[[ Records for processing open ]]

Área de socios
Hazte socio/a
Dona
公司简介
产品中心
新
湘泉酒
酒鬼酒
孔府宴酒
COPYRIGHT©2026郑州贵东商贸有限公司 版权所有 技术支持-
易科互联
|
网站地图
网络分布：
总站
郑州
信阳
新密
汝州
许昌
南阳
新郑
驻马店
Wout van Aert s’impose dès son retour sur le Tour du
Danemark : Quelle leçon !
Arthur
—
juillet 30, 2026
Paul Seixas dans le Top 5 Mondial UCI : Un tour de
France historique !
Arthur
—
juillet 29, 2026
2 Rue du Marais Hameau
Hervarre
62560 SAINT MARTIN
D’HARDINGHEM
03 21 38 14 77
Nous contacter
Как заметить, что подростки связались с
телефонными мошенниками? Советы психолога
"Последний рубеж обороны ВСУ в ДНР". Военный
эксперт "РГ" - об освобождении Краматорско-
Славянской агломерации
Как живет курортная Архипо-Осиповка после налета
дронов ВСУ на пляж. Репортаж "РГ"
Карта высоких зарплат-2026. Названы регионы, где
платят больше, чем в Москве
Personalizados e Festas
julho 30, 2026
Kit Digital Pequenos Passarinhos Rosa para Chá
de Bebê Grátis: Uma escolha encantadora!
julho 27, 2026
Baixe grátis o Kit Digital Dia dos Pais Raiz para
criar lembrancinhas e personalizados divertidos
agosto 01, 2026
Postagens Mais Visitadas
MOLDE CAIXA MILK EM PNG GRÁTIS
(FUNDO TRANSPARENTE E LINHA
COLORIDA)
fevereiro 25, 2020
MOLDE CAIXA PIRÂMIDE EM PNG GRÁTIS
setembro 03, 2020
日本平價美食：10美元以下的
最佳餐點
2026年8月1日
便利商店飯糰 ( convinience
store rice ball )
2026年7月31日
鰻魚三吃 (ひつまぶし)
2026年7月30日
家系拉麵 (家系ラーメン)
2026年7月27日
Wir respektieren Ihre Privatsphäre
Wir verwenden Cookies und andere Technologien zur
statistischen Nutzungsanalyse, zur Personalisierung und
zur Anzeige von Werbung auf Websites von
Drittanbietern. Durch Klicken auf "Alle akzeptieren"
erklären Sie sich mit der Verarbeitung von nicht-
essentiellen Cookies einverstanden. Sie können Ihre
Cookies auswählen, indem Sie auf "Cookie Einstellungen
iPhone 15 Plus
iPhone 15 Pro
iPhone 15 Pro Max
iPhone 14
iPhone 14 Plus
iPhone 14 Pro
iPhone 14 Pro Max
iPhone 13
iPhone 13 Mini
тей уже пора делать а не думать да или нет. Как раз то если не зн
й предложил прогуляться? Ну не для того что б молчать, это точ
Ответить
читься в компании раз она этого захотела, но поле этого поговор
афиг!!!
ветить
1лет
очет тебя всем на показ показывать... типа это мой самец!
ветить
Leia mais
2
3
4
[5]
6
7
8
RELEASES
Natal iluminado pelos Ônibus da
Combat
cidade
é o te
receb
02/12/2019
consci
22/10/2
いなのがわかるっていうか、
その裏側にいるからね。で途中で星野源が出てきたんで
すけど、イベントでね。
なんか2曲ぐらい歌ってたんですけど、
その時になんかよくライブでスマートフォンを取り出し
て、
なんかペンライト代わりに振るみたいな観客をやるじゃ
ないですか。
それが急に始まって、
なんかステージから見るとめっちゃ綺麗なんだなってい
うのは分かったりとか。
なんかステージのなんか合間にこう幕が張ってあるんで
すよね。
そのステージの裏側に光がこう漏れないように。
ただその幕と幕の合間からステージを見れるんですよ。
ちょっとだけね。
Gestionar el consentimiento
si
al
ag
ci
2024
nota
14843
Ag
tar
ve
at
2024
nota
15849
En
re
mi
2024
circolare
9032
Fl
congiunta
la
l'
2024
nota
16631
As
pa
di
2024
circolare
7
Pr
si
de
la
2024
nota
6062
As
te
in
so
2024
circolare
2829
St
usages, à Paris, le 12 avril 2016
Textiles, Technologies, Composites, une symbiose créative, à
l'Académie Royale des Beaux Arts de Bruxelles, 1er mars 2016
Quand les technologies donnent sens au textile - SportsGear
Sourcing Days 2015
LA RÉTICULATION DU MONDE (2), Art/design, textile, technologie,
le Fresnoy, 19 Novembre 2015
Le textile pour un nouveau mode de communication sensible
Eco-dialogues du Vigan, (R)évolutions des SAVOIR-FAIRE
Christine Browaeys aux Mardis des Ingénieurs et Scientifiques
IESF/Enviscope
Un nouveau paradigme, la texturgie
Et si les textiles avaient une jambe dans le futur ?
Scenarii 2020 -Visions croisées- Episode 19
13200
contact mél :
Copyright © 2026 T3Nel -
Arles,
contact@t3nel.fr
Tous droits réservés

[[ Records for processing closed ]]

The answer must be an exact transcription of every record above.

Response area >>
Área de socios
Hazte socio/a
Dona
公司简介
产品中心
新
湘泉酒
酒鬼酒
孔府宴酒
COPYRIGHT©2026郑州贵东商贸有限公司 版权所有 技术支持-
易科互联
|
网站地图
网络分布：
总站
郑州
信阳
新密
汝州
许昌
南阳
新郑
驻马店
Wout van Aert s’impose dès son retour sur le Tour du
Danemark : Quelle leçon !
Arthur
—
juillet 30, 2026
Paul Seixas dans le Top 5 Mondial UCI : Un tour de
France historique !
Arthur
—
juillet 29, 2026
2 Rue du Marais Hameau
Hervarre
62560 SAINT MARTIN
D’HARDINGHEM
03 21 38 14 77
Nous contacter
Как заметить, что подростки связались с
телефонными мошенниками? Советы психолога
"Последний рубеж обороны ВСУ в ДНР". Военный
эксперт "РГ" - об освобождении Краматорско-
Славянской агломерации
Как живет курортная Архипо-Осиповка после налета
дронов ВСУ на пляж. Репортаж "РГ"
Карта высоких зарплат-2026. Названы регионы, где
платят больше, чем в Москве
Personalizados e Festas
julho 30, 2026
Kit Digital Pequenos Passarinhos Rosa para Chá
de Bebê Grátis: Uma escolha encantadora!
julho 27, 2026
Baixe grátis o Kit Digital Dia dos Pais Raiz para
criar lembrancinhas e personalizados divertidos
agosto 01, 2026
Postagens Mais Visitadas
MOLDE CAIXA MILK EM PNG GRÁTIS
(FUNDO TRANSPARENTE E LINHA
COLORIDA)
fevereiro 25, 2020
MOLDE CAIXA PIRÂMIDE EM PNG GRÁTIS
setembro 03, 2020
日本平價美食：10美元以下的
最佳餐點
2026年8月1日
便利商店飯糰 ( convinience
store rice ball )
2026年7月31日
鰻魚三吃 (ひつまぶし)
2026年7月30日
家系拉麵 (家系ラーメン)
2026年7月27日
Wir respektieren Ihre Privatsphäre
Wir verwenden Cookies und andere Technologien zur
statistischen Nutzungsanalyse, zur Personalisierung und
zur Anzeige von Werbung auf Websites von
Drittanbietern. Durch Klicken auf "Alle akzeptieren"
erklären Sie sich mit der Verarbeitung von nicht-
essentiellen Cookies einverstanden. Sie können Ihre
Cookies auswählen, indem Sie auf "Cookie Einstellungen
iPhone 15 Plus
iPhone 15 Pro
iPhone 15 Pro Max
iPhone 14
iPhone 14 Plus
iPhone 14 Pro
iPhone 14 Pro Max
iPhone 13
iPhone 13 Mini
тей уже пора делать а не думать да или нет. Как раз то если не зн
й предложил прогуляться? Ну не для того что б молчать, это точ
Ответить
читься в компании раз она этого захотела, но поле этого поговор
афиг!!!
ветить
1лет
очет тебя всем на показ показывать... типа это мой самец!
ветить
Leia mais
2
3
4
[5]
6
7
8
RELEASES
Natal iluminado pelos Ônibus da
Combat
cidade
é o te
receb
02/12/2019
consci
22/10/2
いなのがわかるっていうか、
その裏側にいるからね。で途中で星野源が出てきたんで
すけど、イベントでね。
なんか2曲ぐらい歌ってたんですけど、
その時になんかよくライブでスマートフォンを取り出し
て、
なんかペンライト代わりに振るみたいな観客をやるじゃ
ないですか。
それが急に始まって、
なんかステージから見るとめっちゃ綺麗なんだなってい
うのは分かったりとか。
なんかステージのなんか合間にこう幕が張ってあるんで
すよね。
そのステージの裏側に光がこう漏れないように。
ただその幕と幕の合間からステージを見れるんですよ。
ちょっとだけね。
Gestionar el consentimiento
si
al
ag
ci
2024
nota
14843
Ag
tar
ve
at
2024
nota
15849
En
re
mi
2024
circolare
9032
Fl
congiunta
la
l'
2024
nota
16631
As
pa
di
2024
circolare
7
Pr
si
de
la
2024
nota
6062
As
te
in
so
2024
circolare
2829
St
usages, à Paris, le 12 avril 2016
Textiles, Technologies, Composites, une symbiose créative, à
l'Académie Royale des Beaux Arts de Bruxelles, 1er mars 2016
Quand les technologies donnent sens au textile - SportsGear
Sourcing Days 2015
LA RÉTICULATION DU MONDE (2), Art/design, textile, technologie,
le Fresnoy, 19 Novembre 2015
Le textile pour un nouveau mode de communication sensible
Eco-dialogues du Vigan, (R)évolutions des SAVOIR-FAIRE
Christine Browaeys aux Mardis des Ingénieurs et Scientifiques
IESF/Enviscope
Un nouveau paradigme, la texturgie
Et si les textiles avaient une jambe dans le futur ?
Scenarii 2020 -Visions croisées- Episode 19
13200
contact mél :
Copyright © 2026 T3Nel -
Arles,
contact@t3nel.fr
Tous droits réservés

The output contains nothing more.